Specifically, we identified mutually exclusive 3′ UTR mGIs that had been reported in various types of cancer. For example, the let-7 family is a conserved family of miRNAs and the deregulation of this family was observed in many cancer types, such as breast cancer, lung cancer, and melanoma. Here, several mutations were observed in let-7f-1–3p, let-7a-5p, and let-7b-3p. In addition, several mutations located within target genes were also observed in patients, such as LIFR, SPIRE1, and E2F3. However, no patient was found with both miRNA mutations and target gene mutations. These observations suggest that the mutations selectively target miRNAs or target genes to perturb miRNA–gene regulation in cancer, which is consistent with the pathway redundancy model in cancer.
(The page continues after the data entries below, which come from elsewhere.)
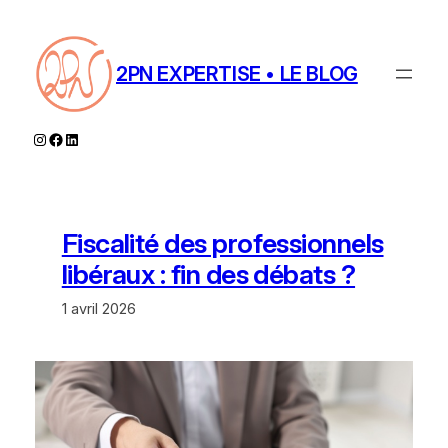
Aller
au
contenu
2PN EXPERTISE • LE BLOG
Instagram
Facebook
LinkedIn
Fiscalité des professionnels
libéraux : fin des débats ?
1 avril 2026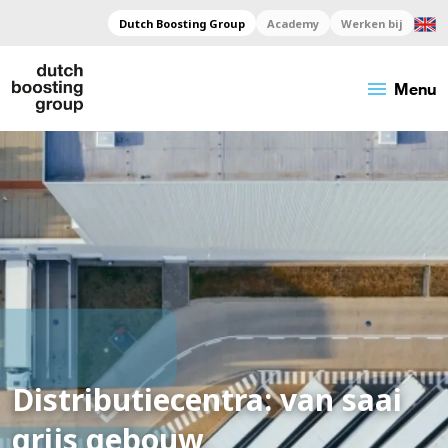
Dutch Boosting Group
Academy
Werken bij
menu
Menu
Distributiecentra: van
saai
grijs gebouw,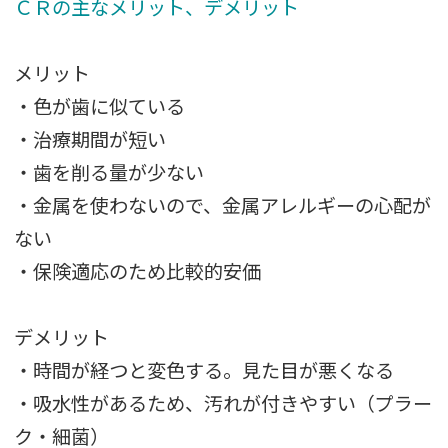
ＣＲの主なメリット、デメリット
メリット
・色が歯に似ている
・治療期間が短い
・歯を削る量が少ない
・金属を使わないので、金属アレルギーの心配が
ない
・保険適応のため比較的安価
デメリット
・時間が経つと変色する。見た目が悪くなる
・吸水性があるため、汚れが付きやすい（プラー
ク・細菌）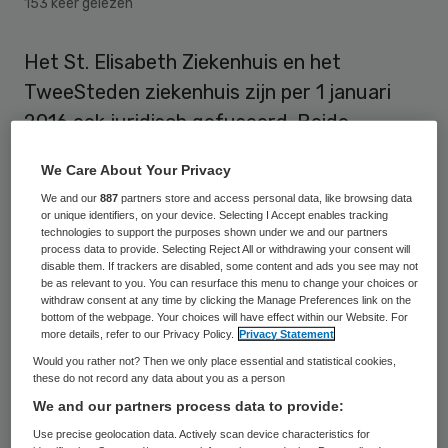
153 keer gelezen
Het St. Elisabeth Ziekenhuis en het
TweeSteden ziekenhuis zijn per 1 januari
2016 ook juridisch gefuseerd. Beide
stichtingen die de ziekenhuizen besturen
We Care About Your Privacy
zijn overgegaan in één nieuwe stichting:
We and our
887
partners store and access personal data, like browsing data
Stichting Elisabeth-TweeSteden Ziekenhuis
or unique identifiers, on your device. Selecting I Accept enables tracking
technologies to support the purposes shown under we and our partners
(ETZ).
process data to provide. Selecting Reject All or withdrawing your consent will
disable them. If trackers are disabled, some content and ads you see may not
be as relevant to you. You can resurface this menu to change your choices or
De diverse vestigingen van het nieuwe
withdraw consent at any time by clicking the Manage Preferences link on the
ziekenhuis in Tilburg, Waalwijk en Oisterwijk
bottom of the webpage. Your choices will have effect within our Website. For
more details, refer to our Privacy Policy.
Privacy Statement
blijven hun poliklinische zorg op alle locaties
Would you rather not? Then we only place essential and statistical cookies,
aanbieden. Wel worden binnen de Tilburgse
these do not record any data about you as a person
We and our partners process data to provide:
locaties verpleegafdelingen van
Use precise geolocation data. Actively scan device characteristics for
verschillende specialismen geconcentreerd.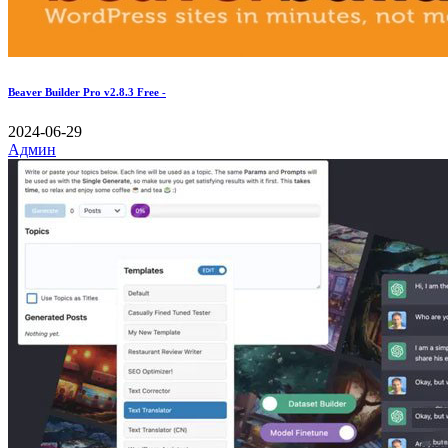
Beaver Builder Pro v2.8.3 Free -
2024-06-29
Админ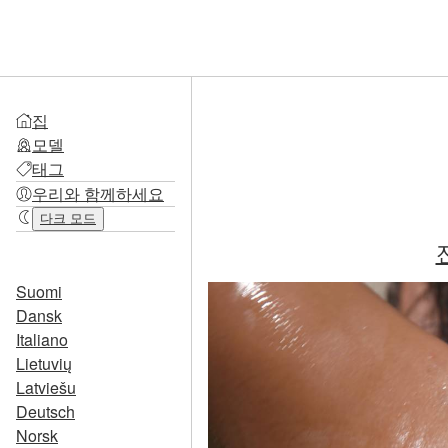
집
모델
태그
우리와 함께하세요
다크 모드
Suomi
Dansk
Italiano
Lietuvių
Latviešu
Deutsch
Norsk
Identification of driver mutations on mGIs
Distinguishing driver mutations from passenger mutations in individual genomes is a big challenge in cancer genomic studies. In this study, we integrated the mGI regulatory networks with target gene transcriptomic networks to identify candidate driver mutations in each cancer type. Our hypothesis was that candidate driver mutations were likely to perturb mGIs, which could be reflected by a significant change in the expression levels of target genes (Fig. 4A). We thus used a linear regression model to fit the expression distribution among non-mutated control samples and identified driver mutations that elicited significant deviations from the normal correlation between miRNAs and their target genes (see details in Materials and Methods). In total, we identified 89 driver mutations for 3′ UTR mGIs, 51 driver mutations for CDS mGIs, and 8 driver mutations for 5′ UTR mGIs across 20 cancer types (Fig. 4B; Supplementary Figs. S6A and S6B; Supplementary Table S6). These driver mutations perturbed 154 mGIs in 3′ UTRs, 57 mGIs in CDS regions, and 8 mGIs in 5′ UTRs (Fig. 4B). Among the 89 driver mutations in 3′ UTRs, 75 of them occurred in target genes and 14 of them occurred in miRNAs. In addition, 9 of 75 driver mutations in target genes had indeed been characterized as cancer mutations in the Catalogue of Somatic Mutations in Cancer (COSMIC) database and in this study we inferred their possible functions through miRNA regulatory networks.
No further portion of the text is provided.